## What is required:
Find the line holding "Join the Chamber" in the entries below. Give it again exactly, along with every line after it up to and including the line holding "controlled eyewear or".

[Start of section]

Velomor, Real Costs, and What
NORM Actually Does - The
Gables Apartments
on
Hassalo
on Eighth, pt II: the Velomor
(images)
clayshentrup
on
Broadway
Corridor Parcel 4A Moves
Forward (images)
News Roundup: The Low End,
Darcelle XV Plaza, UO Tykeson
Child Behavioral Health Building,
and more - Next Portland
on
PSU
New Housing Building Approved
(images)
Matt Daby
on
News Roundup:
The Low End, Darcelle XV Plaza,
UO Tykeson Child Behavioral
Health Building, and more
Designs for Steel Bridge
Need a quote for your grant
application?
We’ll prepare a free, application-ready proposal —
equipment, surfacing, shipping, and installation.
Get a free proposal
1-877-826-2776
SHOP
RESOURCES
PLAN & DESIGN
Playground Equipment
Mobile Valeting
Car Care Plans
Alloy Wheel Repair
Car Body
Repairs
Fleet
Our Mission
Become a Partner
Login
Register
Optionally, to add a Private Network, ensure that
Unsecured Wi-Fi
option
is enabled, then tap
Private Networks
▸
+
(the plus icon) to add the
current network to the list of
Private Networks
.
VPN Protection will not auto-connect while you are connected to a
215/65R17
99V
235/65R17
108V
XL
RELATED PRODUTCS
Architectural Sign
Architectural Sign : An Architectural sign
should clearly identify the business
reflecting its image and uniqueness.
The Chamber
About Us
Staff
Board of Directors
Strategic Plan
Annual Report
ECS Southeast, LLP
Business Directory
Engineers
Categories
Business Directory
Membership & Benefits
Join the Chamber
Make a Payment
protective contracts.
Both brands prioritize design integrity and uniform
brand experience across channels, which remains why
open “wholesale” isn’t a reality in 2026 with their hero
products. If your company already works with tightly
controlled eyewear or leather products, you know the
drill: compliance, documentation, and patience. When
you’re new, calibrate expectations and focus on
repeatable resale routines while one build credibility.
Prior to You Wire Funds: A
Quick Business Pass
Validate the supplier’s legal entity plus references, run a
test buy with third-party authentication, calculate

[End of section]
[Start of section]

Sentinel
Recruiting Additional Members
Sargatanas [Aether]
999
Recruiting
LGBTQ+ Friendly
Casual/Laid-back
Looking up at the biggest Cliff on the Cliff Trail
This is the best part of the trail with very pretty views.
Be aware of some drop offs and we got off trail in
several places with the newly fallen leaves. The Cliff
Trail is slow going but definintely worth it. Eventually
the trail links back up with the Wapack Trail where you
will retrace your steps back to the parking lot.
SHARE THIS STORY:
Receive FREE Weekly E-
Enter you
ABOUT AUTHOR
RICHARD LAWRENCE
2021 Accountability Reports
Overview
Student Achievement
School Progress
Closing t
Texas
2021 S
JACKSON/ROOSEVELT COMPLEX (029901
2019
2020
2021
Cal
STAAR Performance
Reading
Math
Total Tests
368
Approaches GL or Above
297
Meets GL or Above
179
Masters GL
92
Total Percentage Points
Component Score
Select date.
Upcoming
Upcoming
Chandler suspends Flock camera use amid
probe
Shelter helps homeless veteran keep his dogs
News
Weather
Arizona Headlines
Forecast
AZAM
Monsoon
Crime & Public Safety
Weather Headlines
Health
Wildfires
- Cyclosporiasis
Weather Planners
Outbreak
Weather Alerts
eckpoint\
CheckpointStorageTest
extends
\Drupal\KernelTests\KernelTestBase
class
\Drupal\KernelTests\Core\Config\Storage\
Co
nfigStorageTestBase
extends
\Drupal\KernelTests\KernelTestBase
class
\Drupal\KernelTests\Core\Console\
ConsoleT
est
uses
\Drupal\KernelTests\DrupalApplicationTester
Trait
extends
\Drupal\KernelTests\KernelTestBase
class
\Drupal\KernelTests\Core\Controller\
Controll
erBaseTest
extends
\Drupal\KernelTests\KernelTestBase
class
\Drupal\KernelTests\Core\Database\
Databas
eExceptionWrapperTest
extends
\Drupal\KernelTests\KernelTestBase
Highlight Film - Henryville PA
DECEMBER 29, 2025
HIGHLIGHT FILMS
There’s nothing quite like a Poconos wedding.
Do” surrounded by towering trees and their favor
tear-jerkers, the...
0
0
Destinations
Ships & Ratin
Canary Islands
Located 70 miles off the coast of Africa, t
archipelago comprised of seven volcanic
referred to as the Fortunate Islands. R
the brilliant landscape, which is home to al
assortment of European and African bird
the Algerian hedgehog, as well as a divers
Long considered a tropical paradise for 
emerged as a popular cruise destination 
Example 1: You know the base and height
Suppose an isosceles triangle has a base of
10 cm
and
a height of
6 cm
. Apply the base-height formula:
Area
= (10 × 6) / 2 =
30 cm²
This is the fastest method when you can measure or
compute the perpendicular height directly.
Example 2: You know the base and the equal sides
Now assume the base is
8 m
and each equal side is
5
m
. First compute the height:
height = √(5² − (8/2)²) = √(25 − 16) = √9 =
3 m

[End of section]
[Start of section]

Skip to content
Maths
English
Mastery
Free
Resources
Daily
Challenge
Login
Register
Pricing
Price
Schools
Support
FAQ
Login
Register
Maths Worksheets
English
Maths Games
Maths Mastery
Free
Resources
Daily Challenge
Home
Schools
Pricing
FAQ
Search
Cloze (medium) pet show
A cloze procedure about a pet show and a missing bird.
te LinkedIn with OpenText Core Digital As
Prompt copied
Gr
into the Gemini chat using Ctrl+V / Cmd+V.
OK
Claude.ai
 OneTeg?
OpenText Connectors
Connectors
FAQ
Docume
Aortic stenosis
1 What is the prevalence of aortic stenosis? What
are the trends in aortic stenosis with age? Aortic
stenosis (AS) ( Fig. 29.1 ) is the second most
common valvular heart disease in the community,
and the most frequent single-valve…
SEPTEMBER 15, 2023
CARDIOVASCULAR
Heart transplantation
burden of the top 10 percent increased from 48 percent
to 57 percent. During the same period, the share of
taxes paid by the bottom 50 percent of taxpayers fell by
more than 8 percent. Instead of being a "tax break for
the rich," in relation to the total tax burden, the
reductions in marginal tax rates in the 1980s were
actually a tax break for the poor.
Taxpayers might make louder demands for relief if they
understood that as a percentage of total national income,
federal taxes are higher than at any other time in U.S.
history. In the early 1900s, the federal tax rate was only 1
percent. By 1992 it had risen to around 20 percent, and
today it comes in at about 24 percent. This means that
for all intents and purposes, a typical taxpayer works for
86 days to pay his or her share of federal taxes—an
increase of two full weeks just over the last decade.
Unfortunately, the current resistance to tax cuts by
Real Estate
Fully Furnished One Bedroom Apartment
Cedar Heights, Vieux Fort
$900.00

[End of section]

## Task response:
Join the Chamber
Make a Payment
protective contracts.
Both brands prioritize design integrity and uniform
brand experience across channels, which remains why
open “wholesale” isn’t a reality in 2026 with their hero
products. If your company already works with tightly
controlled eyewear or leather products, you know the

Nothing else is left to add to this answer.